**Description of the task:**
Please count how many lines in the entries below contain "Fire" and reply with the figure alone.

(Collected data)
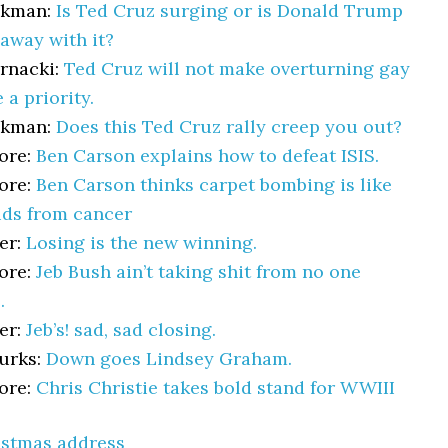
akman:
Is Ted Cruz surging or is Donald Trump
away with it?
rnacki:
Ted Cruz will not make overturning gay
 a priority.
akman:
Does this Ted Cruz rally creep you out?
ore:
Ben Carson explains how to defeat ISIS.
ore:
Ben Carson thinks carpet bombing is like
ids from cancer
er:
Losing is the new winning.
ore:
Jeb Bush ain’t taking shit from no one
.
er:
Jeb’s! sad, sad closing.
urks:
Down goes Lindsey Graham.
ore:
Chris Christie takes bold stand for WWIII
istmas address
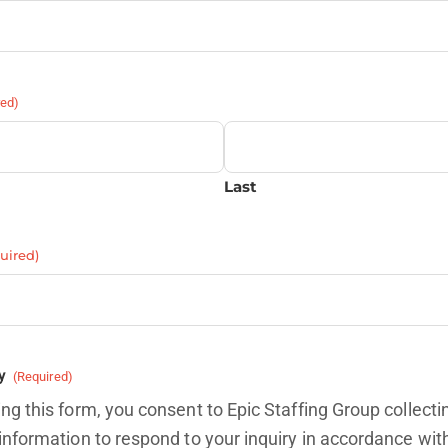
red)
Last
uired)
y
(Required)
ng this form, you consent to Epic Staffing Group collecti
information to respond to your inquiry in accordance wit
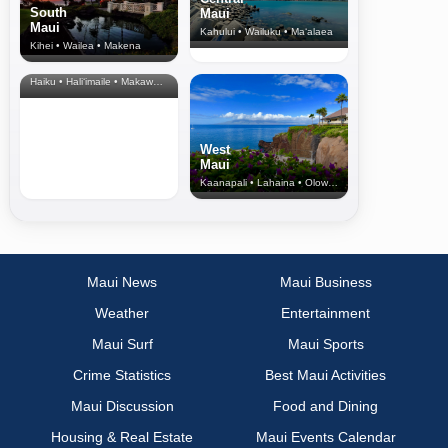
South
Maui
Maui
Kahului • Wailuku • Ma‘alaea
Kihei • Wailea • Makena
North Shore
& Upcountry
Haiku • Hali‘imaile • Makawao • Pukalani • Haiku • Kula
West
Maui
Kaanapali • Lahaina • Olowalu
Maui News
Maui Business
Weather
Entertainment
Maui Surf
Maui Sports
Crime Statistics
Best Maui Activities
Maui Discussion
Food and Dining
Housing & Real Estate
Maui Events Calendar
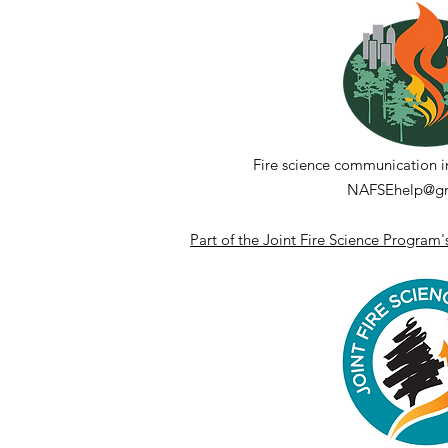
Reflections on a Decade
of NAFSE
Fire science communication i
NAFSEhelp@gm
Part of the Joint Fire Science Program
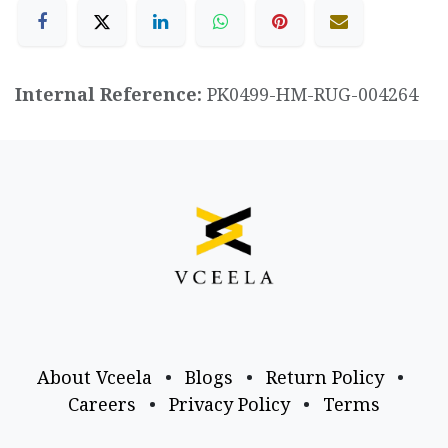
Internal Reference:
PK0499-HM-RUG-004264
About Vceela
•
Blogs
•
Return Policy
•
Careers
•
Privacy Policy
•
Terms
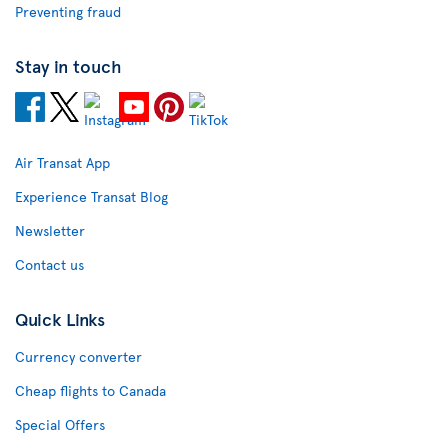
Preventing fraud
Stay in touch
Air Transat App
Experience Transat Blog
Newsletter
Contact us
Quick Links
Currency converter
Cheap flights to Canada
Special Offers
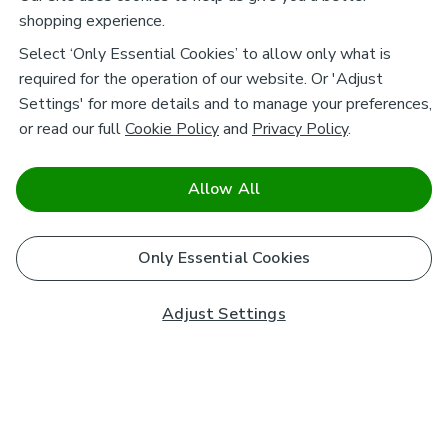
shopping experience.
Select ‘Only Essential Cookies’ to allow only what is
required for the operation of our website. Or 'Adjust
Settings' for more details and to manage your preferences,
or read our full
Cookie Policy
and
Privacy Policy
.
Allow All
Only Essential Cookies
Adjust Settings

**Written reply:**
2